## Dataset records:
● ● ● ● ● ● ●

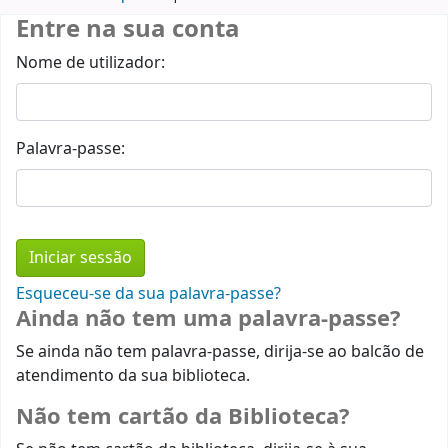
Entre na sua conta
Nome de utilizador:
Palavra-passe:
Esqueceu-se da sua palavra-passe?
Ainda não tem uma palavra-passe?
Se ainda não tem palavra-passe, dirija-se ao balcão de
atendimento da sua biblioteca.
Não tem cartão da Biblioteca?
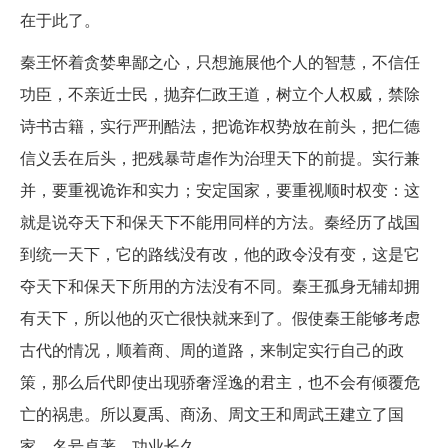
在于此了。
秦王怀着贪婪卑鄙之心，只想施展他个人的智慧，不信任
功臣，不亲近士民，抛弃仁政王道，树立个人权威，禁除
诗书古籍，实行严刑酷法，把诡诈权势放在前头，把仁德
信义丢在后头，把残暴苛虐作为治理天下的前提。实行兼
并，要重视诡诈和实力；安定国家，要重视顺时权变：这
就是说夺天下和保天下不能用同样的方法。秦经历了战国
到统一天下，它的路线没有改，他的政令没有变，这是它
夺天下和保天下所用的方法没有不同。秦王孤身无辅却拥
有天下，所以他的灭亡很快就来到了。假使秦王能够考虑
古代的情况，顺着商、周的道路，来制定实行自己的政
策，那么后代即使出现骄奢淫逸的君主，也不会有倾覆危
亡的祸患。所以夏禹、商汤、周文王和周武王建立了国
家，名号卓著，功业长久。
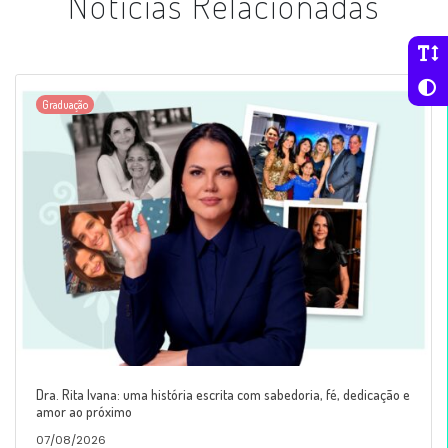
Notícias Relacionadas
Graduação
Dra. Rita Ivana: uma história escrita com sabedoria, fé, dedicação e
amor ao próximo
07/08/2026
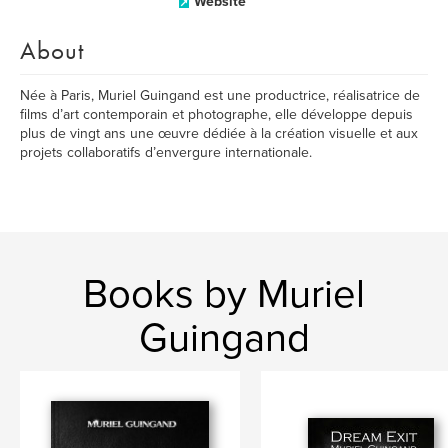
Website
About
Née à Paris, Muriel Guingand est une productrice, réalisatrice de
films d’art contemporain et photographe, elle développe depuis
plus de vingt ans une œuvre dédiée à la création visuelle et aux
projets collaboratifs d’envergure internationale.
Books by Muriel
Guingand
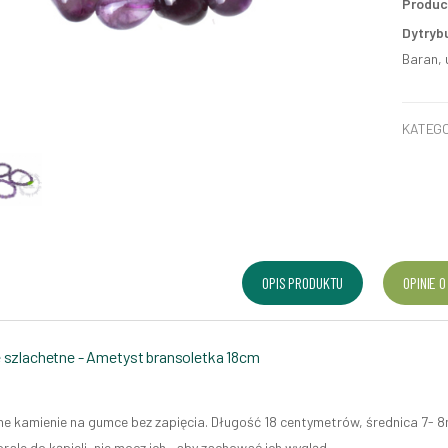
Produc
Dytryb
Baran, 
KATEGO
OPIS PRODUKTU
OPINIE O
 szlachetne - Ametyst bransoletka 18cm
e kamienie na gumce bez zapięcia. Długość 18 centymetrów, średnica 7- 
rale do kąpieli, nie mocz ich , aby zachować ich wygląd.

● ● ● ● ● ● ●

## Assigned task:
Leaving out every picture, repeat the records above exactly as they stand.

## Solution to this exercise:
Entre na sua conta
Nome de utilizador:
Palavra-passe:
Esqueceu-se da sua palavra-passe?
Ainda não tem uma palavra-passe?
Se ainda não tem palavra-passe, dirija-se ao balcão de
atendimento da sua biblioteca.
Não tem cartão da Biblioteca?
在于此了。
秦王怀着贪婪卑鄙之心，只想施展他个人的智慧，不信任
功臣，不亲近士民，抛弃仁政王道，树立个人权威，禁除
诗书古籍，实行严刑酷法，把诡诈权势放在前头，把仁德
信义丢在后头，把残暴苛虐作为治理天下的前提。实行兼
并，要重视诡诈和实力；安定国家，要重视顺时权变：这
就是说夺天下和保天下不能用同样的方法。秦经历了战国
到统一天下，它的路线没有改，他的政令没有变，这是它
夺天下和保天下所用的方法没有不同。秦王孤身无辅却拥
有天下，所以他的灭亡很快就来到了。假使秦王能够考虑
古代的情况，顺着商、周的道路，来制定实行自己的政
策，那么后代即使出现骄奢淫逸的君主，也不会有倾覆危
亡的祸患。所以夏禹、商汤、周文王和周武王建立了国
家，名号卓著，功业长久。
Notícias Relacionadas
Graduação
Dra. Rita Ivana: uma história escrita com sabedoria, fé, dedicação e
amor ao próximo
07/08/2026
Website
About
Née à Paris, Muriel Guingand est une productrice, réalisatrice de
films d’art contemporain et photographe, elle développe depuis
plus de vingt ans une œuvre dédiée à la création visuelle et aux
projets collaboratifs d’envergure internationale.
Books by Muriel
Guingand
Produc
Dytryb
Baran, 
KATEGO
OPIS PRODUKTU
OPINIE O
 szlachetne - Ametyst bransoletka 18cm
e kamienie na gumce bez zapięcia. Długość 18 centymetrów, średnica 7- 
rale do kąpieli, nie mocz ich , aby zachować ich wygląd.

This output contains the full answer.